■ **What you should do**: The text of every record, exactly as given and with no pictures, should be your output.

■ **Exercise material**:
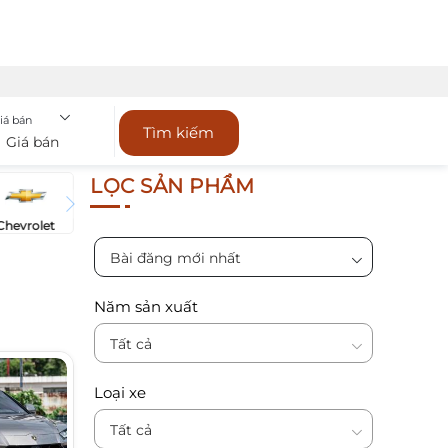
iá bán
Tìm kiếm
Giá bán
LỌC SẢN PHẨM
Chevrolet
Bài đăng mới nhất
Năm sản xuất
Tất cả
Loại xe
Tất cả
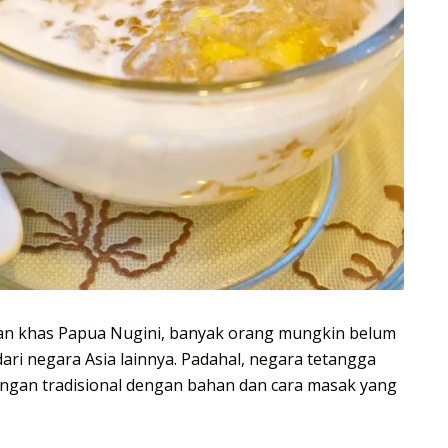
n khas Papua Nugini, banyak orang mungkin belum
 dari negara Asia lainnya. Padahal, negara tetangga
angan tradisional dengan bahan dan cara masak yang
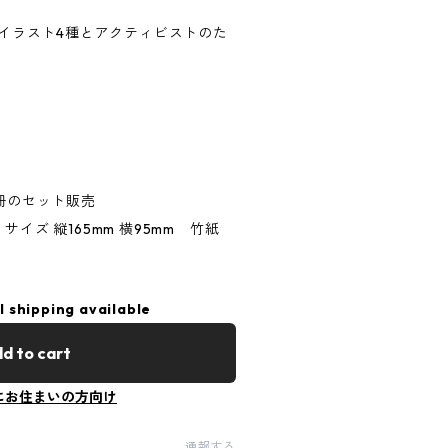
いたイラスト4種とアクティビストのた
0冊のセット販売
イズ 縦165mm 横95mm 竹紙
l shipping available
d to cart
にお住まいの方向け
通報する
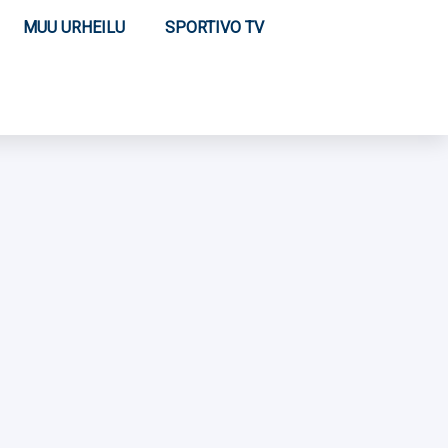
MUU URHEILU
SPORTIVO TV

■ **Task solution**:
iá bán
Tìm kiếm
Giá bán
LỌC SẢN PHẨM
Chevrolet
Bài đăng mới nhất
Năm sản xuất
Tất cả
Loại xe
Tất cả
n khas Papua Nugini, banyak orang mungkin belum
 dari negara Asia lainnya. Padahal, negara tetangga
angan tradisional dengan bahan dan cara masak yang
いたイラスト4種とアクティビストのた
0冊のセット販売
イズ 縦165mm 横95mm 竹紙
l shipping available
d to cart
にお住まいの方向け
通報する
MUU URHEILU
SPORTIVO TV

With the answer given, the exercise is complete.